Fu Cong, head of the Foreign Ministry's arms control department, also said China would gladly participate if the U.S. would agree to reduce its arsenal to achieve parity among all three.

Fu spoke to journalists in Beijing after the U.S. pointedly noted the Chinese absence at talks with Russia two weeks ago on replacing a 2010 arms control treaty.

The Trump administration says any new agreement must subject China to restrictions.


Today in 1896 ... 

Liberal Leader Sir Wilfrid Laurier became the first French-Canadian prime minister. During his 15 years in office, Laurier led the country through a period of prosperity aided by an aggressive immigration policy.

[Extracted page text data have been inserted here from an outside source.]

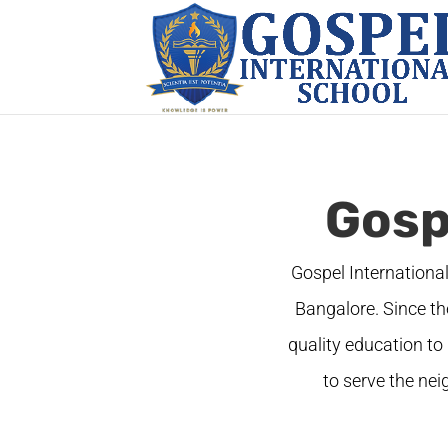
Gosp
Gospel Internationa
Bangalore. Since th
quality education to 
to serve the ne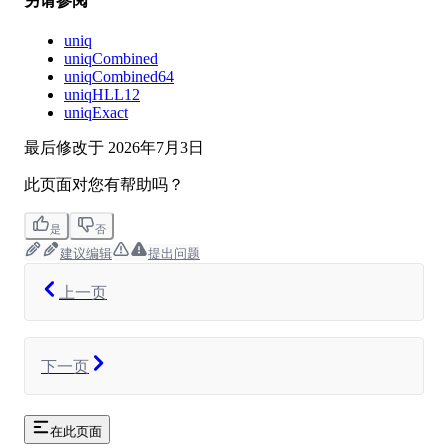
另请参阅
uniq
uniqCombined
uniqCombined64
uniqHLL12
uniqExact
最后修改于
2026年7月3日
此页面对您有帮助吗？
是
否
建议编辑
提出问题
上一页
下一页
在此页面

He was knighted at the Jubilee celebrations for Queen Victoria in June 1896.


Sports news ...

At least one of the Edmonton Eskimos sponsors plans to cut ties with the Canadian Football League team unless it changes its name, while other corporate partners say they are watching closely for results of the team's "ongoing engagement" with Inuit communities.

National car-and-home insurance provider Belairdirect, one of the team's 13 premier partners, says it is rethinking their relationship.

"In order for us to move forward and continue on with our partnership, we will need to see concrete action in the near future including a commitment to a name change," company spokeswoman Jennifer Beck said in an email.

"We acknowledge that change is a journey and have shared our position with the team."

Edmonton's team has seen repeated calls for a name change in the past and faces renewed criticism as sports teams in Canada, the United States and elsewhere are urged to remove outdated and sometimes racist names and images.

Major League Baseball's Cleveland Indians, who retired their racist caricature "Chief Wahoo" logo in 2018 but kept their name, and the National Football League's Washington Redskins, whose name contains a racial slur, both said on Friday they would undertake a review.

The National Hockey League's Chicago Blackhawks on Tuesday said they will continue to use their team name because it honours an Indigenous leader who has been an inspiration to generations.

The Eskimos released a statement late last week saying they would "ramp up" ongoing consultations with Inuit communities, recognizing the "increased attention" the name has received recently. The organization did not immediately respond to a request for comment about its sponsors.